=== Begin Enclosure ===

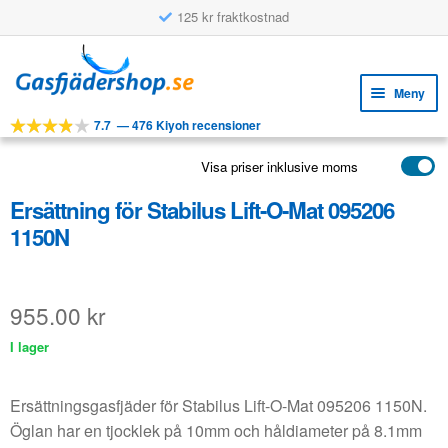
125 kr fraktkostnad
Hoppa
Hoppa
till
till
Meny
navigering
innehåll
7.7
—
476 Kiyoh recensioner
Expa
VERKTYG
unde
Visa priser inklusive moms
Expa
PRODUKTER
unde
Ersättning för Stabilus Lift-O-Mat 095206
APPLIKATIONER
1150N
Expa
KUNDSERVICE
unde
VANLIGA FRÅGOR
955.00
kr
I lager
Ersättningsgasfjäder för Stabilus Lift-O-Mat 095206 1150N.
Öglan har en tjocklek på 10mm och håldiameter på 8.1mm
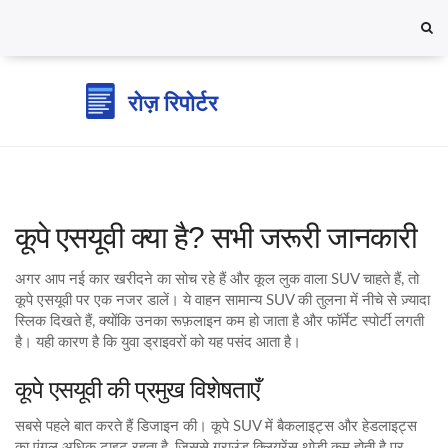
कूपे एसयूवी क्या है? सभी जरूरी जानकारी
अगर आप नई कार खरीदने का सोच रहे हैं और कूल लुक वाला SUV चाहते हैं, तो
कूपे एसयूवी पर एक नजर डालें। ये वाहन सामान्य SUV की तुलना में नीचे से ज़्यादा
स्लिक दिखते हैं, क्योंकि उनका रूफ़लाइन कम हो जाता है और फॉर्मेट स्पोर्टी लगती
है। यही कारण है कि युवा ड्राइवरों को यह पसंद आता है।
कूपे एसयूवी की प्रमुख विशेषताएँ
सबसे पहले बात करते हैं डिजाइन की। कूपे SUV में बैकलाइट्स और हेडलाइट्स
का एंगल अधिक टाइट रहता है, जिससे ग्राउंड क्लियरेंस थोड़ी कम होती है पर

=== End Enclosure ===

What to work on.
For every line of the records that has the word "Stabilus" in it, make a copy.

Task response.
Ersättning för Stabilus Lift-O-Mat 095206
Ersättningsgasfjäder för Stabilus Lift-O-Mat 095206 1150N.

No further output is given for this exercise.